Digeronimo: clientele e ideologie

di Angelo Perfetti

Nella sua lettera aperta con la quale informava di aver chiesto il trasferimento da Bari a Roma, dopo il clamore suscitato dalla segnalazione riservata – poi finita su tutti i giornali – nella quale informava dei rapporti di amicizia tra la sorella di Nichi Vendola e il gup Susanna De Felice nell’ambito dell’inchiesta sulla sanitopoli pugliese, la dottoressa Desirée Digeronimo, Sostituto procuratore della Dda, faceva trasparire la sofferenza di dover lasciare una terra alla quale era visceralmente legata, e citando Diogene il cinico affermò di considerare una condanna non l’esilio per sé ma la permanenza in loco per gli altri. Ora, alla luce di ciò che sta venendo fuori rispetto alla Puglia, dalla sanitopoli regionale al caso Ilva, dalla sanità alla salute pubblica, viene da chiederle: ma questa meravigliosa terra di Puglia, dove sta andando?
“Questa terra necessita di un grande cambiamento – afferma Digeronimo – di una nuova primavera. Dopo dieci anni di chiaroscuri politici va cambiato radicalmente il sistema di governo, c’è bisogno di nuove energie, che fondino la propria opera su un’etica maggiore”.

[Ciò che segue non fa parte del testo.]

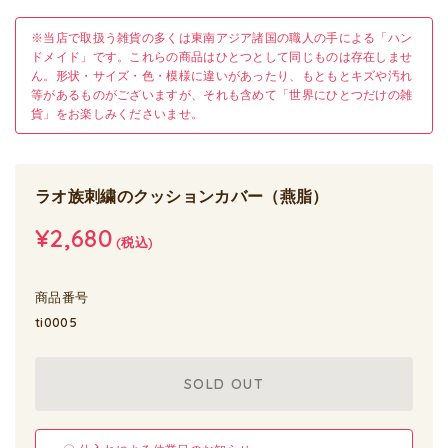
※当店で取扱う雑貨の多くは東南アジア諸国の職人の手による「ハン
ドメイド」です。これらの商品はひとつとして同じものは存在しませ
ん。形状・サイズ・色・模様に違いがあったり、もともとキズや汚れ
等があるものがございますが、それも含めて「世界にひとつだけの雑
貨」をお楽しみくださいませ。
ラオ族刺繍のクッションカバー（燕脂）
¥2,680
(税込)
商品番号
ti0005
SOLD OUT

Cosa intende per etica politica?
“Non solo il comportarsi in modo ligio a leggi e regolamenti; non possiamo esaurire – come spesso è accaduto – il concetto di etica a quello di non perseguibilità penale. Etica è anche e soprattutto eliminare le clientele, cambiare la filiera di comando per rendere indipendenti e impermeabili tra loro i diversi attori della società e i diversi poteri dello Stato. Vanno recuperati ruoli e diritti, con i cittadini al centro dell’azione politica in quanto fruitori dei servizi pubblici, nel senso più ampio del termine”.
Quanto è stringente, e dunque soffocante, il legame tra politica, magistratura, enti di controllo?
“Troppo spesso abbiamo assistito a zone d’ombra nel confine tra controllori e controllati, tanto indefinito da creare seri problemi all’indipendenza di chi opera nei diversi settori. Bisogna ridare il primato alla politica e nel contempo va garantita l’indipendenza della magistratura. Le due cose andrebbero di pari passo se ci fosse un approccio corretto da parte di chi detiene il potere, ma spesso non è così. A fronte di tanti politici che fanno onestamente e convintamente il proprio lavoro e di magistrati che intendono il proprio mestiere come una passione, ce ne sono altrettanti che questa onestà intellettuale non ce l’hanno”.
Presumo non voglia scendere i singoli casi, ma può dirci almeno quale scenario rappresenta il terreno di coltura per questo virus democratico?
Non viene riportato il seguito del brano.